When I was a freshman in High School I became a Lacto Ovo vegetarian. I cut out meat and fish but still consumed eggs and dairy. 

I’d grown increasingly interested in nutrition and how the different macronutrients impacted energy and overall health, and I felt this was the optimal route to go with my diet. I’m not exactly sure why this became so interesting to me, but I remember reading everything I could get my hands on. 

I continued on with my vegetarian lifestyle through my sophomore year. All the while, I was chronically tired, my hair was falling out, I was gaining body fat and struggling to build muscle. All of this despite playing sports year round and lifting weights a few times a week. 

I worked part-time for a woman who was into homeopathic medicine and healing with herbs. She constantly told me that I needed to follow the Eat Right for your Blood Type plan, a controversial diet created by the famous naturopath, Peter J. D’Amo. The idea is that you should eat in a specific way according to your blood type in order to attain optimal health. 

I am O negative, and according to the diet plan, I thrive on a high protein, animal food diet. 

Later that summer we were at the Alaska State Fair, and everyone in my family was eating Bison burgers. I decided to have one, and I instantly felt better. It was like I was coming back to life.

I felt satiated, energetic and for the first time in a long time, my food tasted incredible. After that burger, I never looked back. 

After two years of defending vegetarianism, and consequently feeling awful every day, I decided to make some major lifestyle changes.

I began incorporating a lot of red meat into my diet, and ended up losing around 20 LB of body fat and gaining a significant amount of muscle. I was 17 years old. 
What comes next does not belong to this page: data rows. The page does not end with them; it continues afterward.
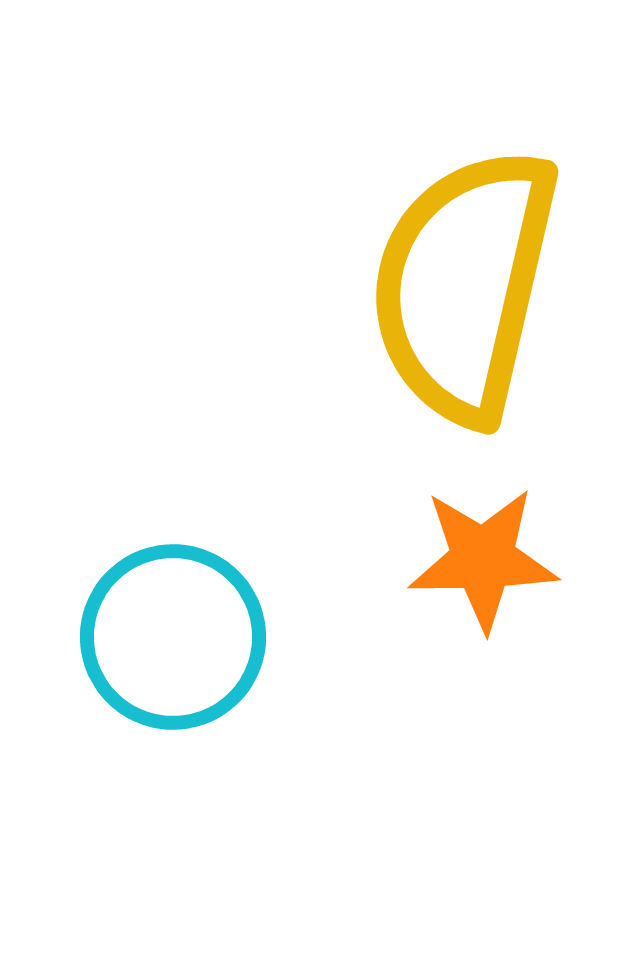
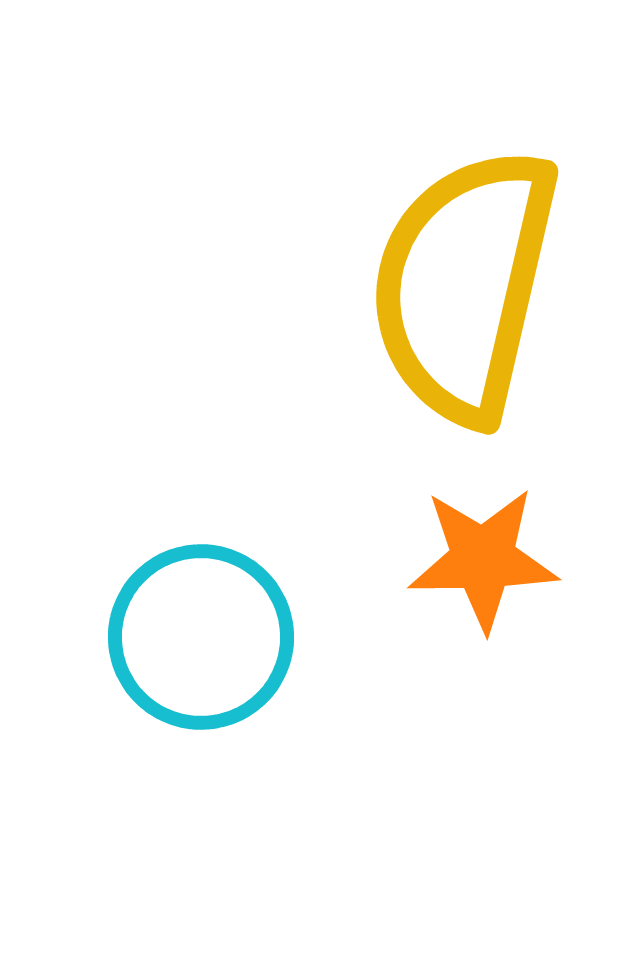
cyan circle: moved 28 px right
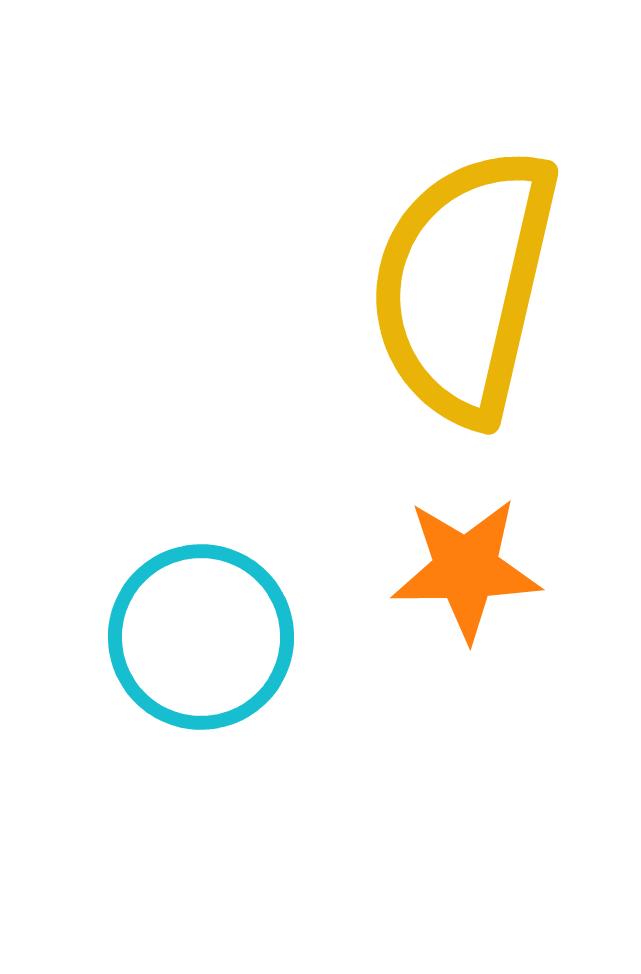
orange star: moved 17 px left, 10 px down
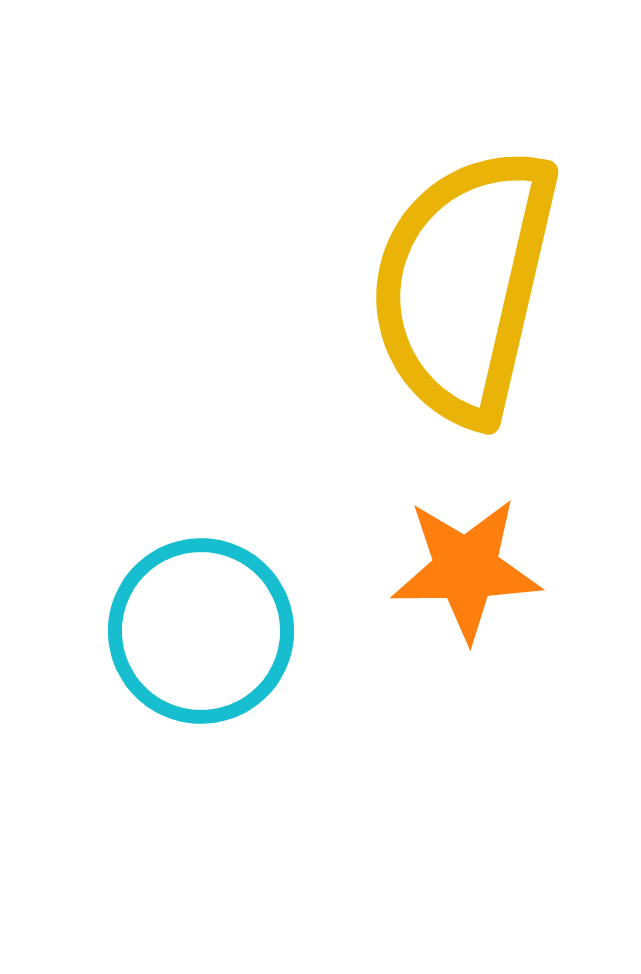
cyan circle: moved 6 px up
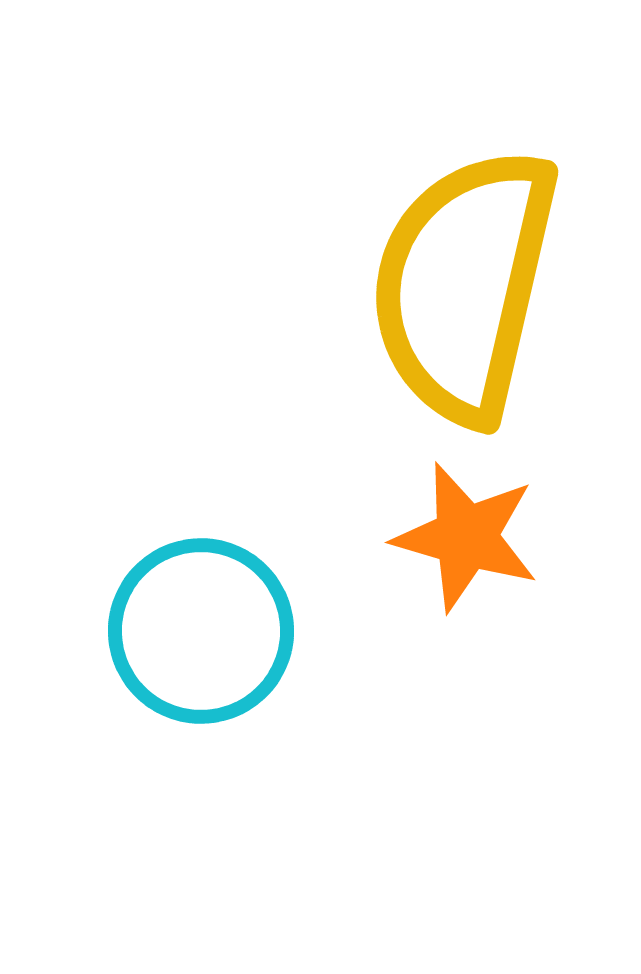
orange star: moved 32 px up; rotated 17 degrees clockwise
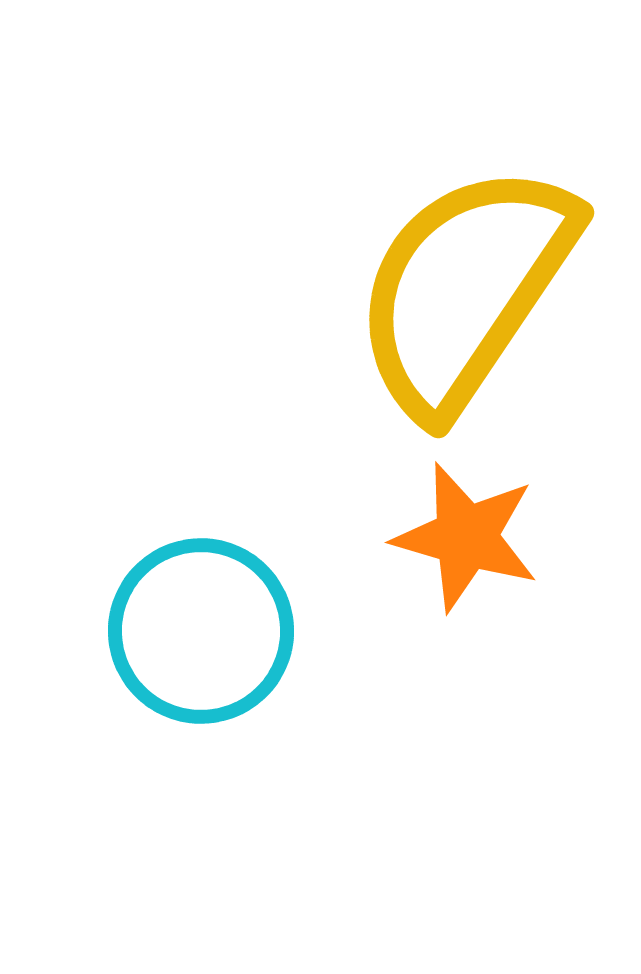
yellow semicircle: moved 1 px right, 4 px down; rotated 21 degrees clockwise
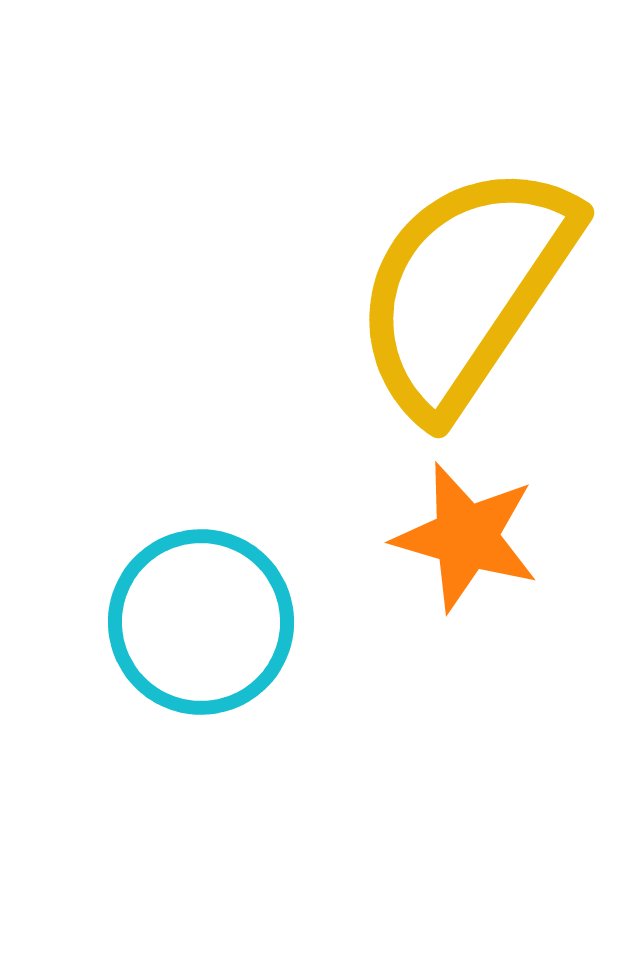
cyan circle: moved 9 px up
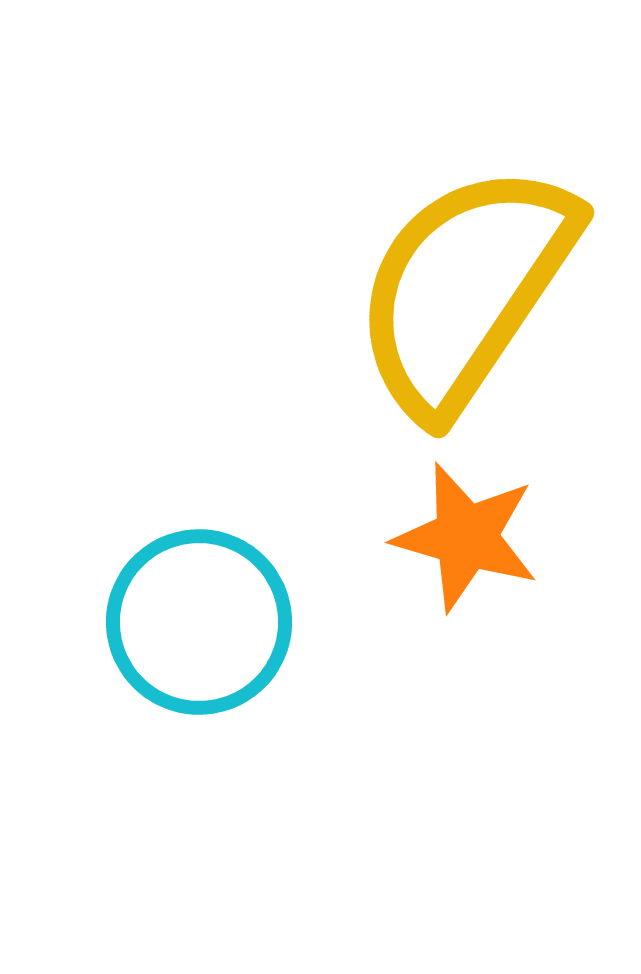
cyan circle: moved 2 px left
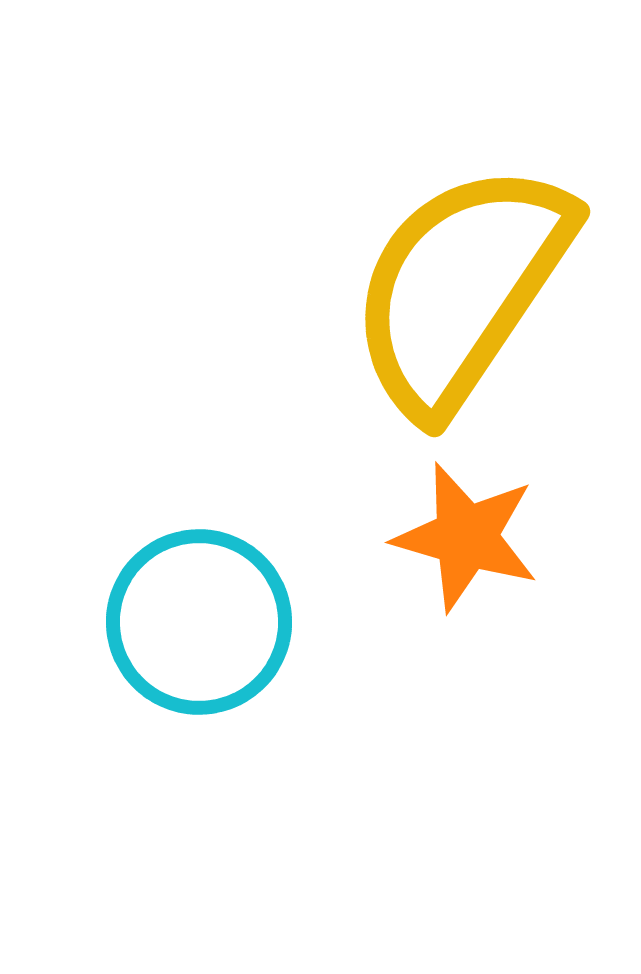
yellow semicircle: moved 4 px left, 1 px up
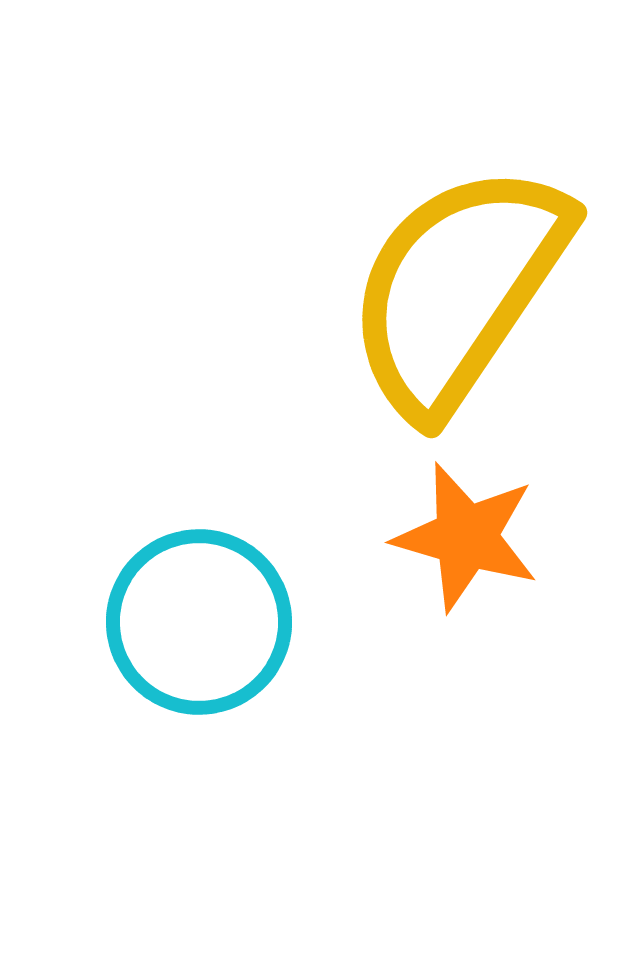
yellow semicircle: moved 3 px left, 1 px down
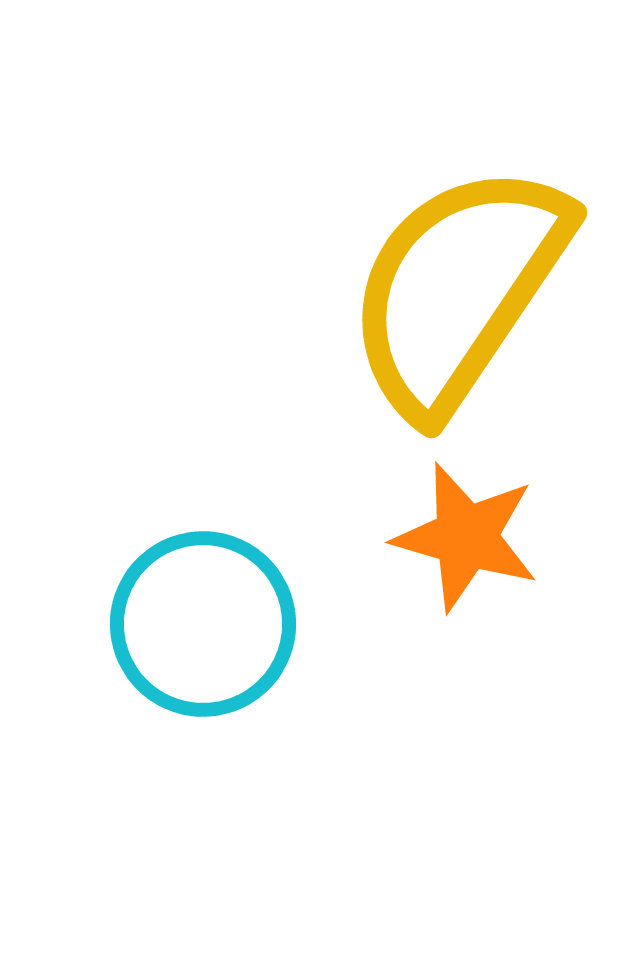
cyan circle: moved 4 px right, 2 px down
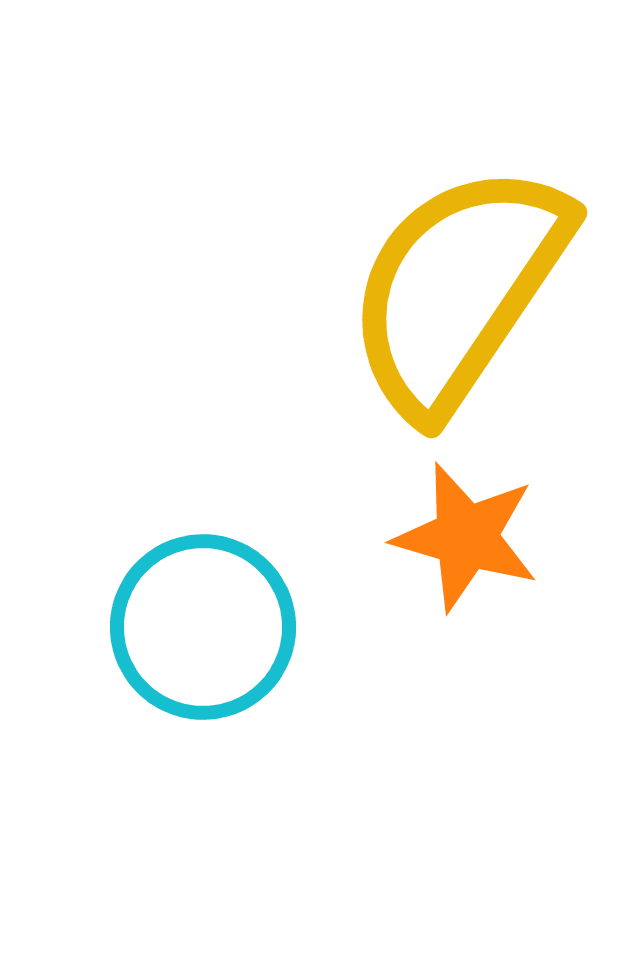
cyan circle: moved 3 px down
The Eat Right for Your Blood Type diet has long since been debunked. And that’s fine with me. I’m not dogmatic about any one way of eating or training, so I won’t argue to defend its validity. I’m simply sharing a personal experience. 

This way of eating, with more of a focus on including red meat in my diet allowed me to feel the best I had in several years. My energy was through the roof, and it enabled me to lose body fat effortlessly. I was satiated every day, never had any sugar cravings, and by my senior year in High School, I was working part time and training in the gym twice a day. I felt amazing. 

Previously, I was under the impression that meat was unhealthy and contributed to countless health problems, including gaining body fat. I experienced a complete nutrition paradigm shift simply because I was willing to open my mind and experiment with new ideas that went against everything I previously believed about food. 

It changed my life for the better, and I still remember that first taste of delicious bison burger.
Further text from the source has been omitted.